Thursday, May 9, 2019

A Comparative Review of Embedding based Binary Code Search Techniques



1 Introduction

Figure 1: Embedding based binary code search technique



Recently, the researcher Thomas Dullien from Project Zero, published an interesting article [1]  to find statically-linked vulnerable library functions in executable code. It employs embedding based binary code search technique, which has drawn increasing interests from both industry and academia [1, 3, 4].   More specifically, as illustrated in Figure 1, given a piece of binary code (e.g., a function),  raw feature (CFG, basic block, call graph, etc.) is first extracted. Then machine learning based approach is applied to the raw feature to generate embedding (numerical value). The code similarity between two pieces of code is measured by the distance between two embeddings.  Thus, the embeddings can be fed into different models for malware classification,  vulnerability search, plagiarism detection, etc. The analysis results should be improved compared with using traditional features like opcode sequence, API call, etc. since the embeddings preserve the high-level semantic information.

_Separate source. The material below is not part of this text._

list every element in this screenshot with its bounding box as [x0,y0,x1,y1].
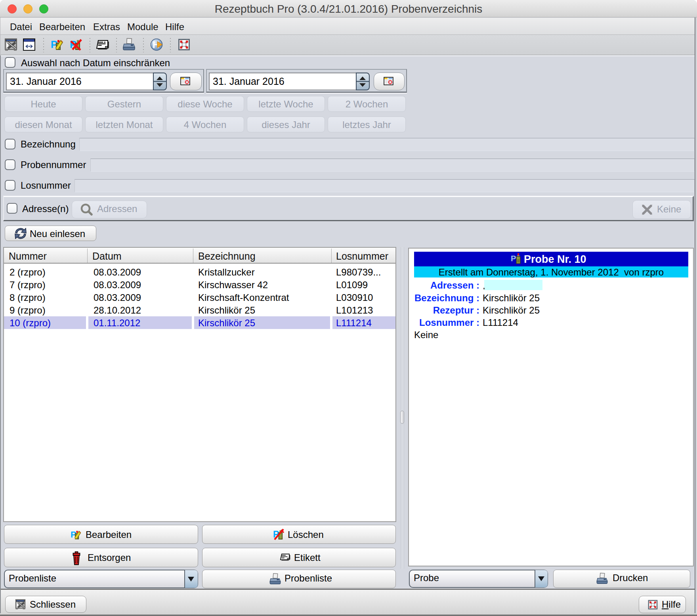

Although researchers have demonstrated the promising applications of the embedding based code search technique, in the real-world scenarios, there are still many challenges to overcome before industry deploys this technique. For instance,  the same piece of code can be compiled in different compilers, different optimization levels, and even different architectures.  It is not that straightforward to apply embedding-centric binary analysis on practical use.  In this article, we conducted a comparative study on the latest three embedding-based code similarity detection methods (ASM2Vec, Funsimsearch, Gemini).   We would like to measure their training time, evaluation time, and whether they are resilient to different platforms,  optimizations, architecture, and obfuscation.  In the talk, we will show how we design the experiments, and present the evaluation results.  By analyzing those results, we would like to present the insights we learned on how to make the embedding binary analysis practical for industry deployment.